Balancing act…

*image description: my to-do list from last week that I tried to make to achieve a sense of balance, but my 4-year-old had a different idea… Breathe. Accept. Breathe. ACCEPT.

It used to be that whenever I heard the word “balance” in reference to life, work, etc…, I pictured something stationary. Like rocks stacked precariously, but unmoving, one on top of the other. Or a seesaw perfectly at rest on its’ fulcrum. Not. Moving.

But then I realized trying to get to that point of stillness was giving me more anxiety. Any shift from that stationary state sent me spiraling into anxiety and thinking “something is wrong!”

So what did I learn from this? That stationary balance and expecting no movement is actually unstable.

There will be movement.

Always.

Stability comes from acceptance of where you are and the ability to adapt to the constant shifting state of things.

One way we can start to work towards that is realizing that wanting to feel safe is absolutely normal and healthy. It’s a basic, human need. But if our anxiety is always telling us that something is wrong, then we will always be chasing something safe. And that reactionary chase can sometimes jeopardize our other needs like autonomy, self-expression, connection, belonging, etc…

You can start by changing the vocabulary you talk to yourself with. I’ve replaced “balance” with “acceptance.” When I seek acceptance instead of balance, I can more clearly see my life, my situation, my thoughts for what they are and respond in a way that meets my needs for that moment. When we respond with acceptance, balance naturally follows. Imagine the see-saw again: say that you have an equal amount of weight on each end and the appearance is balance. Well, life has a way of tossing weight around – imagine adding a stone to one end of the see-saw. Now you are going to have to adapt by either shifting the fulcrum point or adding weight to the other end. We may spend a lot of energy on our families needs perhaps fulfilling our sense of belonging and purpose. However, if we do not add weight back to ourselves, we may loose a sense of autonomy or self-expression. If we know the things that fulfill our sense of autonomy, then we can add weight back to that to balance out the scales. This requires a rigorous honesty with ourselves so we can have a clear understanding of our needs.

Yes… easier said than done for most of us. Life is much messier than a nicely written blog post and to try and overlay this model on our lives is not what the point is.

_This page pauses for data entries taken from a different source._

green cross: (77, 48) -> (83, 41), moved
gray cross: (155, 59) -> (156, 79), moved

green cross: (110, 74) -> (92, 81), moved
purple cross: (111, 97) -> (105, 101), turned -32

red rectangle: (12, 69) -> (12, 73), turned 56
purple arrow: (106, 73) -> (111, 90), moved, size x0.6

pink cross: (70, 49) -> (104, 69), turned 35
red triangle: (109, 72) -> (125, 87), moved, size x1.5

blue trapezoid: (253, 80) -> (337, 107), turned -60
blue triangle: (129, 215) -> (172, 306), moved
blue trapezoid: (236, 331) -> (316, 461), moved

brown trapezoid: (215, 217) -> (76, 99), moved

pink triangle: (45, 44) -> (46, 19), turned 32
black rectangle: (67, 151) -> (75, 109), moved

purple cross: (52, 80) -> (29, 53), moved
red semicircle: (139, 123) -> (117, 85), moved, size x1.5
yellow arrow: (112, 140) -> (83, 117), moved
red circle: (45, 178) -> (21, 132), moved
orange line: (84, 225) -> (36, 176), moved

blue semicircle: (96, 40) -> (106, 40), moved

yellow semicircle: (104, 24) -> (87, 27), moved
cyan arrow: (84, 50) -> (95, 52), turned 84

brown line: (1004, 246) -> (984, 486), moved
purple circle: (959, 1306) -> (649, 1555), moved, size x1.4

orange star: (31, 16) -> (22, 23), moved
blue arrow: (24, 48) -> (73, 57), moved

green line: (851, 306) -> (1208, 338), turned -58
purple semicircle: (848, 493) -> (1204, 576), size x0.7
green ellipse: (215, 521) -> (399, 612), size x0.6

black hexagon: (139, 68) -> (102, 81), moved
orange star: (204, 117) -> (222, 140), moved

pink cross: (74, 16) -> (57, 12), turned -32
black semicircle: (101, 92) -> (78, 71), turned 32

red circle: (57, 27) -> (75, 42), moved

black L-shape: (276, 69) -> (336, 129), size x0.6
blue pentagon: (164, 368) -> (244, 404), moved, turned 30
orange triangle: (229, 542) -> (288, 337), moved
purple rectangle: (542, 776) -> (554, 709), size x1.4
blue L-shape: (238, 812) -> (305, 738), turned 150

The point is to consider it. Our Western Wellness culture talks a whole lot about balance and mindfulness and so on, yogayadayada (I love yoga, by the way) but what does it mean for you? How is it improving your life, your relationships, your community, to constantly chase this balance? Maybe we need to shift, just a little bit, and see this word for what it’s really asking of us: acceptance. How does it feel to think of having acceptance for your life versus balance? Or maybe you are someone who loves and lives by the word “balance” and that’s ok too! This is for those of us who instead of feeling calmed by seeking balance, feel stressed or inadequate. If seeking balance is doing that to you, maybe try something different.. Maybe acceptance is what you need.